As the idea of social enterprise was developed, three areas were identified to measure the enterprise’s success. Known as the Triple Bottom Line, they consist of social, environmental and financial benefits. By 1997 social enterprises were an important part of the UK’s business demographic. In March 1997 the UK Social Enterprise Partnership Ltd was established to provide specialist organisational support.
Today there are over 100,000 social enterprises in the UK, contributing in the region of £60 billion to the national economy.

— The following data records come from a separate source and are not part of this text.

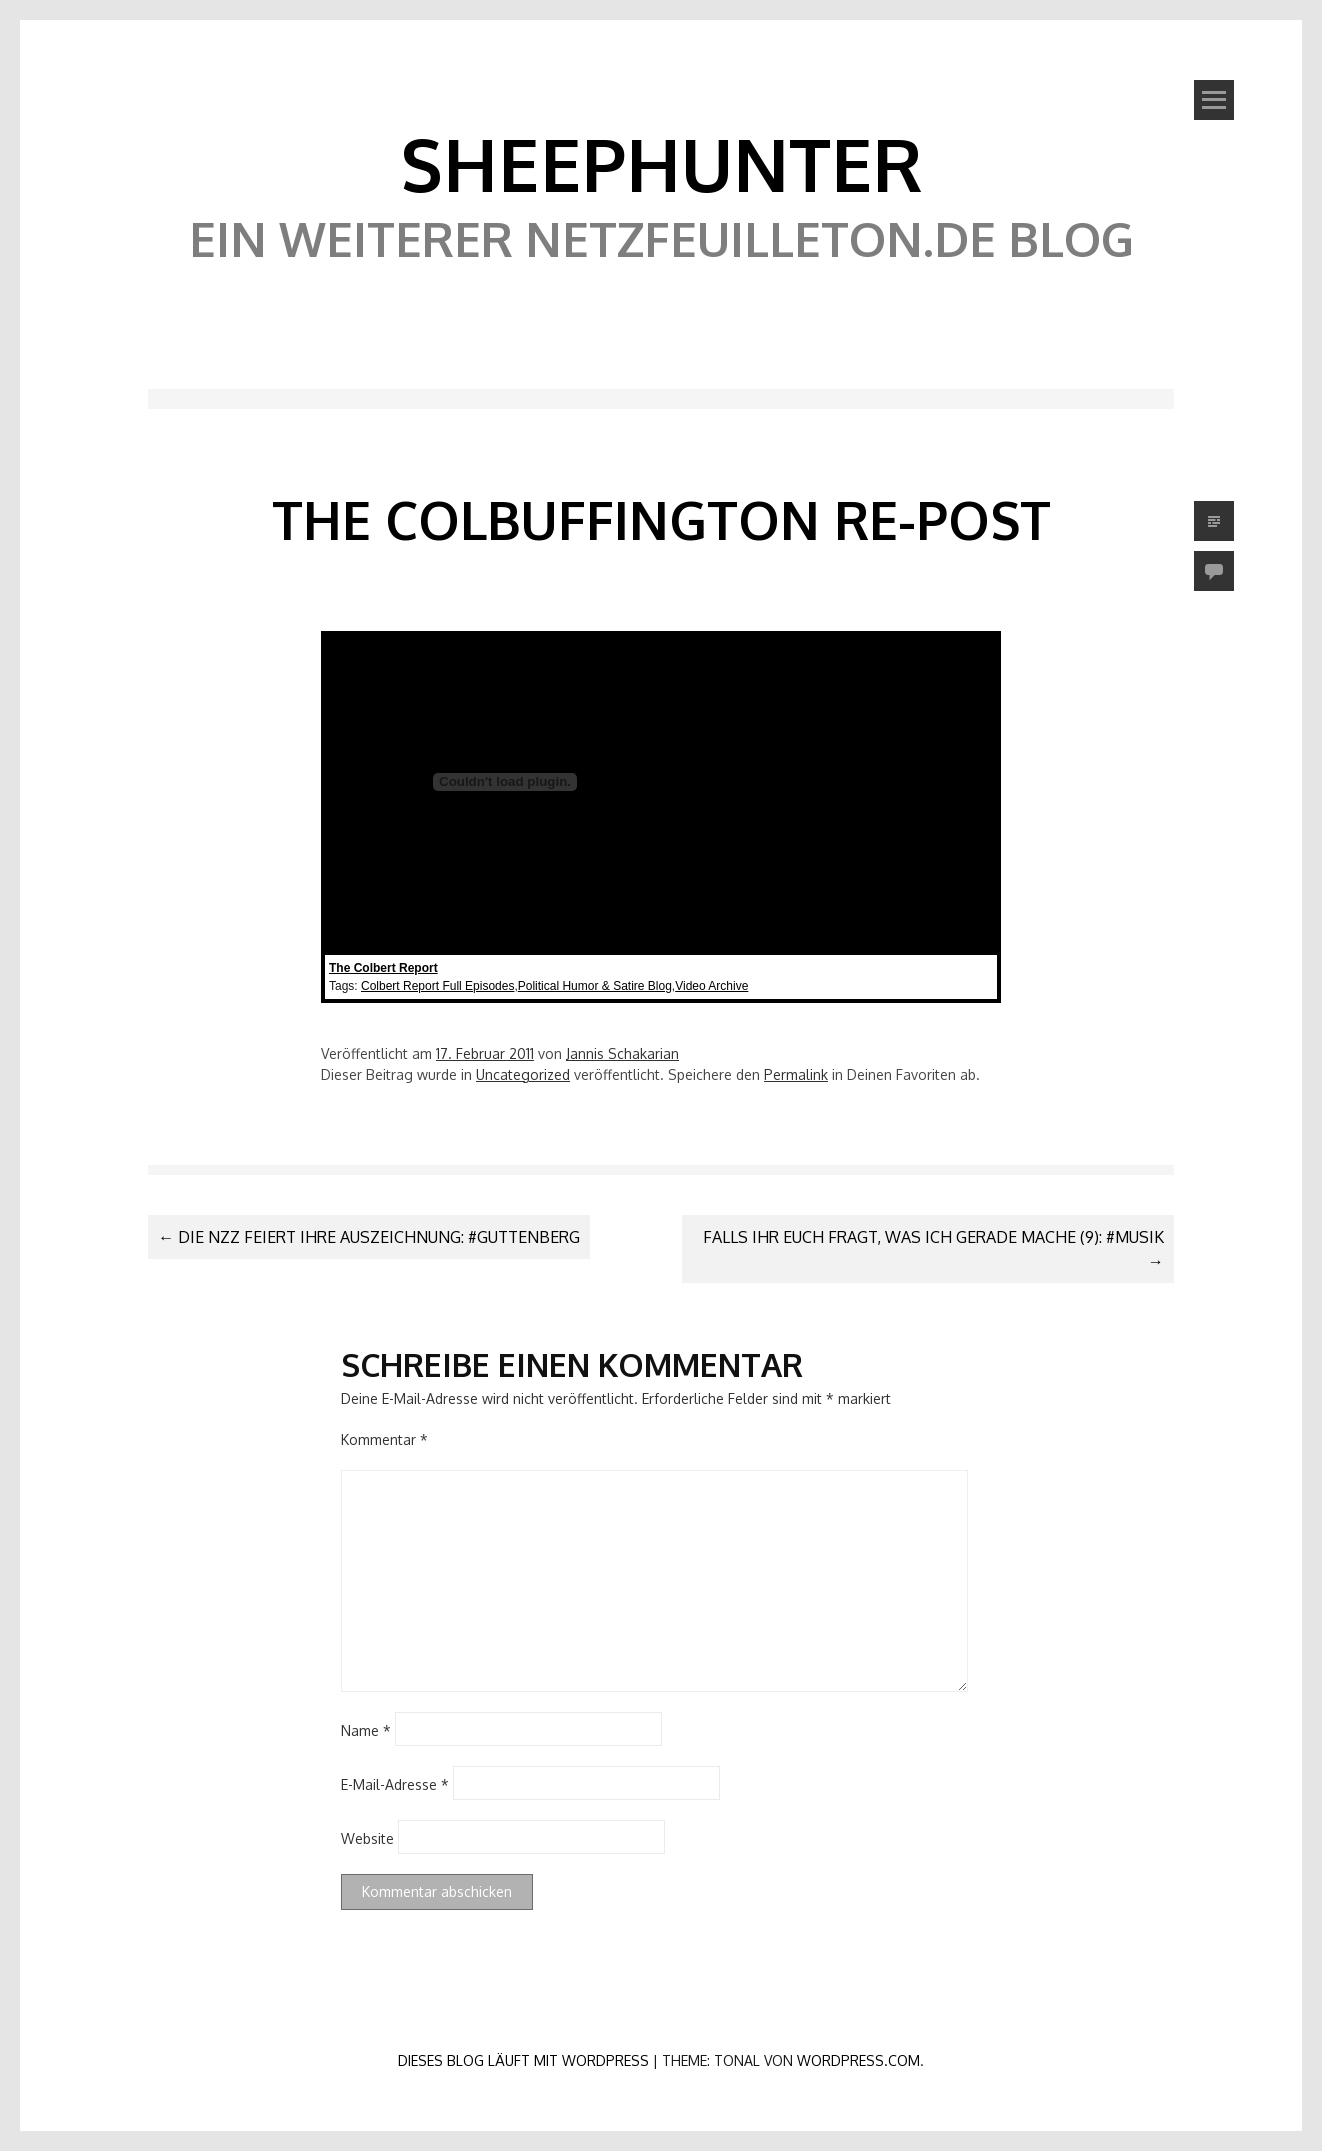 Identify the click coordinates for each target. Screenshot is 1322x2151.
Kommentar (384, 1439)
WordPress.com (858, 2060)
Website (367, 1837)
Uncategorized (523, 1074)
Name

The main characteristics of a social enterprise
In order to assess and assure that a social enterprise is functioning as required, the Social Enterprise Mark was created. To meet the required qualification criteria, a company is independently assessed to ensure that it is meeting its social and environmental declarations. To function as a genuine social enterprise, a business must:
• Have a core statement in their governing documents which illustrates their social/environmental goals
• Generate over 50% of their income through trade
• Prioritise the re-investment of profits into the company or society rather than distributing amongst shareholders
• Be privately funded with no state/public involvement
• Have a transparent and accountable business model
• Be independently owned and managed to further their social mission
Social enterprises are a vital part of the UK employment sector. Over two million people in the UK are employed by a social enterprise and their input into wider society has made a huge impact.
How are social enterprises structured
As mentioned above, social enterprises often function in the same way as a Private Limited Company with a focus on maximising profit. The original UK social enterprises were set up as co-operatives and mutual societies but today there are several legal structures available for establishing a social enterprise.
The latest option for setting up a social enterprise is called a CIC (Community Interest Company). A CIC has a legal framework specifically designed to suit a social enterprise. A CIC protects the company’s assets to benefit community/society while limiting the dividends payable to shareholders. A CIC cannot be used to set up a charity or to support political activities.
Successful social enterprises
Social enterprises are now an integral part of the UK economy. Research from the State of Social Enterprise Report found that 31% of the UK’s social enterprises are located in 20% of the UK’s most deprived communities. 59% of social enterprises employ at least one person from a disadvantaged background, and the average difference in salary between the CEO of a social enterprise and their lowest paid worker is just 3.6:1 compared to 150:1 for an average FTSE 100 company.
The success of social enterprises is perhaps due in part to the underlying ethical drive for profit. Their ethical values and focus on social awareness has proven to be an effective initiative to achieve success. To give a broader view of the impact of social enterprises on the UK economy, here’s a list of some of the most high profile social enterprises:
• The Big Issue
• The Co-operative Group
• The Eden Project
• John Lewis Partnership
• Two Fingers Brewing Co.
• Welsh Water
• Divine Chocolate
These examples perfectly illustrate that social enterprises can be successful in almost any sector. From community services to consumer goods, social enterprises look set to play a significant role in the future of the UK economy.